Try to get as clear as you can about your next role. Figure out what is really going to work for you in terms of what the role and responsibilities look like, the types of tasks you’ll be doing that will harness what you’re good at, the people you want to work with, the type of business and where it might be located. Think about what you want and how it’ll work around the rest of your life so that it feels right and practical for you. Spending time on figuring out what you are going after is really important, and will be much more valuable to you than going straight into CV writing and filling in application forms online.


For a much more effective job search strategy, be clear and focused about your target before approaching it. Then you will succeed.


Time to re-do your CV


If you’ve been in a role for a while you may not have looked at your CV for quite some time. Use this period to bring your CV and your social media profiles up-to-date, making sure that you’re including all your most recent experience and achievements.


You may also want to consider tailoring your CV for different job roles you are applying for. This is a more effective strategy than simply uploading the same CV for every application, it then becomes unique to the Company you’re applying to, helping your CV stand out from the competition. (See our tips on creating an awesome CV for more information)


Time to engage with Recruiters


It can be really daunting being on the job market, especially when you’re dealing with the uncertainty that redundancy brings. Things have most likely changed since the last time! Engaging with Recruiters is a great place to start. They give you advice and guidance on your CV, which Companies or industries your skills would suit, and support you with your interview


technique.
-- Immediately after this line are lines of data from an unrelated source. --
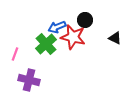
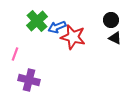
black circle: moved 26 px right
green cross: moved 9 px left, 23 px up
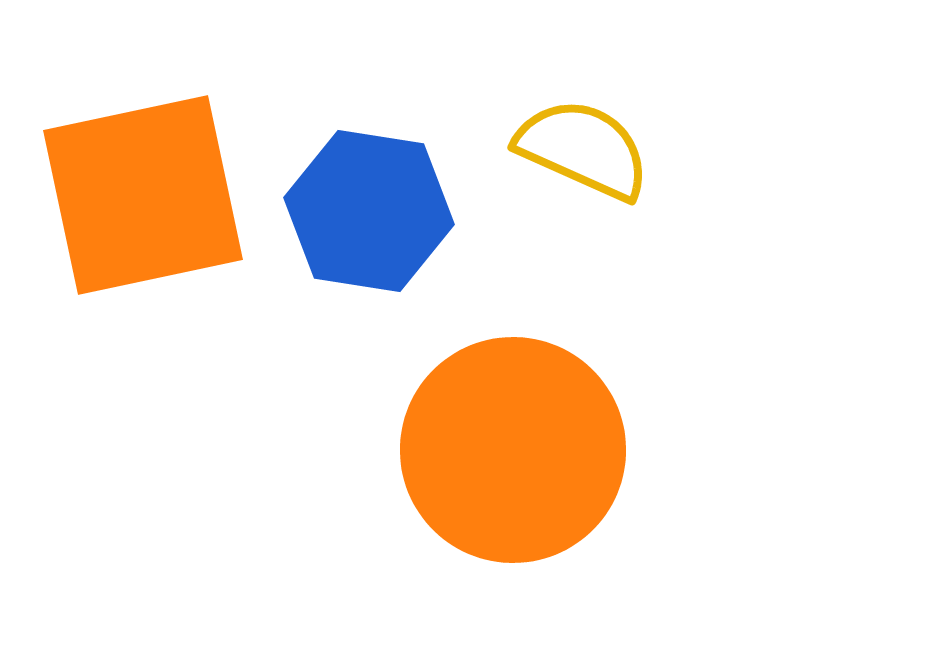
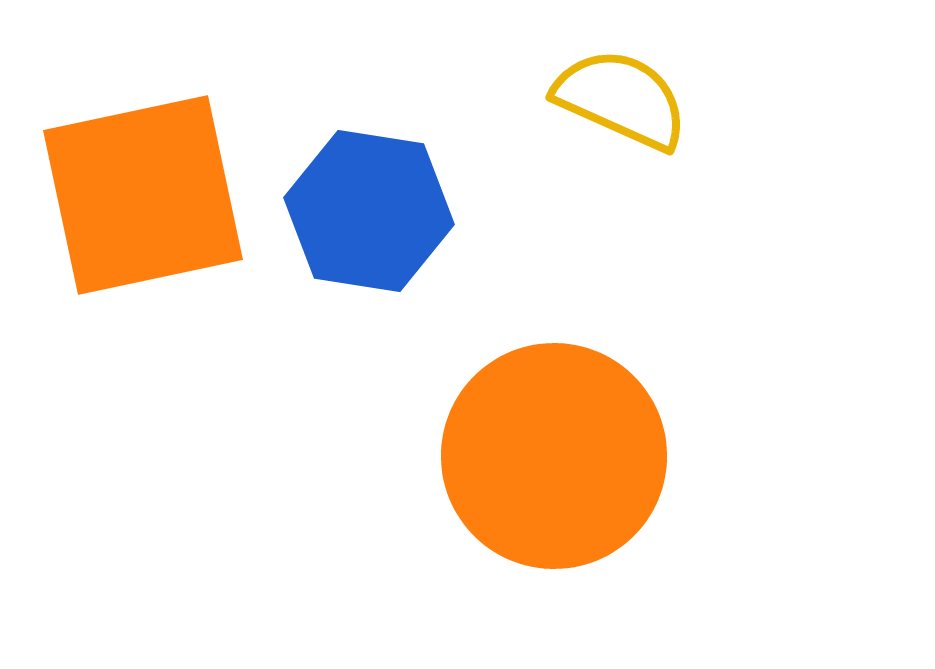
yellow semicircle: moved 38 px right, 50 px up
orange circle: moved 41 px right, 6 px down
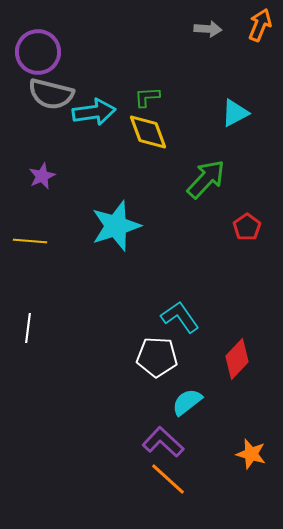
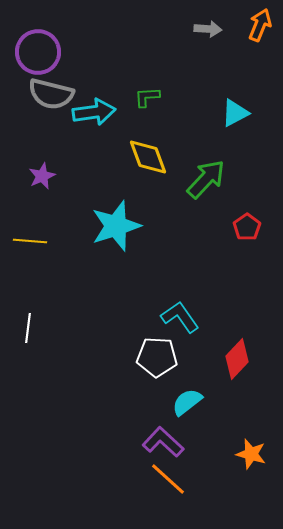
yellow diamond: moved 25 px down
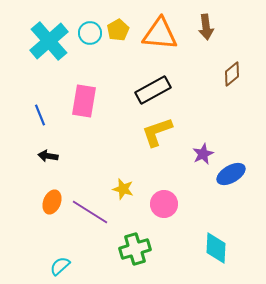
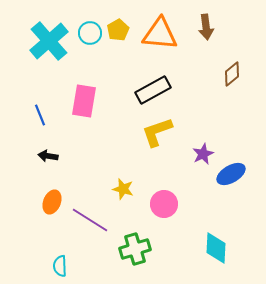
purple line: moved 8 px down
cyan semicircle: rotated 50 degrees counterclockwise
They can also give you invaluable insight into the job market, make introductions, and provide access to roles that aren’t being advertised.


Network Network Network


Make LinkedIn your priority! Update, or create, your profile and start connecting. It’s a wonderful platform to connect with people from different industries, across multiple roles, which may lead to amazing new opportunities. You need to put yourself out there, share your story, engage with people’s content, even write your own! The key is being active, sharing your thoughts and asking questions.


If you’re interested in certain companies, connect with their employees, talk to them about their role and their experiences, you will learn a lot and you may hear about available positions.


Don’t forget your personal networks too, as well as professional networks. There are plenty of ways to network and connect with those in your industry, and beyond, including potential employers.


Resilience is key!


Redundancy is challenging and you’re going to need to be resilient in order to navigate through the emotions and the actions that you need to undertake. It’s time to dig deep! This is about finding the motivation within yourself to move forwards towards your next job goal. (See our guide on resilience through the recruitment journey to help you).


Bouncing forward


The most important thing to focus on is the future! Put the past behind you, what’s done is done.


You may not be offered your dream job straight away, that’s ok, be flexible. Also, maintaining your right to be selective about roles is a wonderful confidence boost. You might have the opportunity to consider roles you wouldn’t have done previously, be open-minded. Approach interviews positively, focusing on what you bring to the role rather than dwelling on the redundancy.


You may find this experience is pushing you into exciting new directions!